Aux mots de Marstein, même Timaro écarquilla les yeux de surprise.

Mais Yan et le chef cuisinier du comte Saturas restèrent impassibles. Sans doute leurs seigneurs les avaient-ils mis au courant. C'est normal pour des gens proches de la noblesse.

« C'est impossible. »

Une voix sans émotion résonna.

C'était Valcas.

« Asta-dono possède sa propre manière de faire. Je souhaite de tout cœur qu'il reste à Genos. »

Malgré ces mots, Valcas gardait son expression vide et hébétée.

Je lui en suis reconnaissant, mais ici je devais le reprendre.

« C'est un honneur que Valcas le dise.
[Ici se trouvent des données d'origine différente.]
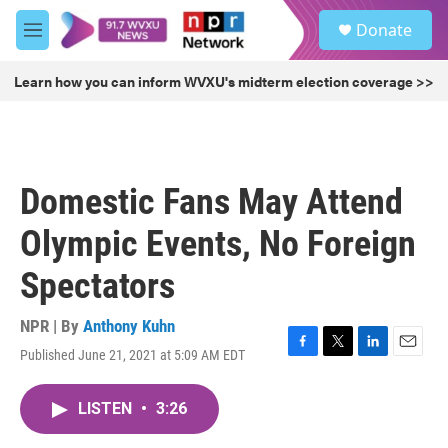
Skip to main content
S
Donate
e
M
a
e
r
n
Learn how you can inform WVXU's midterm election coverage >>
c
u
h
u
e
r
Domestic Fans May Attend
y
Olympic Events, No Foreign
Spectators
NPR | By
Anthony Kuhn
Published June 21, 2021 at 5:09 AM EDT
F
T
L
E
a
w
i
m
c
i
n
a
LISTEN
•
3:26
e
t
k
i
b
t
e
l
Mais j'ai trouvé ma réponse, alors écoutez-la d'abord, s'il vous plaît ? »

« … Entendu. Si je ne suis pas convaincu, je m'exprimerai à nouveau. »

Les paroles de Rifreia et Dershea disant que ce serait inutile tombaient à l'eau. Mais cette incapacité à lire l'air est la quintessence de Valcas.

« Une objection dès le départ… Enfin, écoutons la réponse d'Asta. »

De nouveau, Dadoreus posa sur moi son regard.

Je le soutins droit et répondis « Oui ».

« Alors, voici ma réponse. En tant que sujet du royaume de l'Ouest… je souhaite suivre la parole de Sa Majesté Kairos III. »

À cet instant, un murmure parcourut la grande salle.

Toutefois, les compagnons de Moribe ne broncha pas. Seuls Tour=Din et les femmes de Ridd affichèrent des regards inquiets.

« … Hou. Tu acceptes donc la proposition de Sa Majesté ? »

« Oui. Mais avant cela, je voudrais que Sa Majesté réfléchisse bien à savoir s'il est vraiment opportun de m'engager comme cuisinier du palais. »

Même en enchaînant, Dadoreus ne changea pas d'expression.

Qu'il ne cèderait pas facilement, je l'avais prévu vu le déroulement. Alon fronçait durement les sourcils, silencieux, observant notre échange — et Kairos III sirotait à nouveau son thé avec grâce.

Sous ce masque, des yeux de lion brûlent-ils ?

Quoi qu'il en soit, je n'avais d'autre choix que de dire tout ce que j'avais sur le cœur, de toutes mes forces.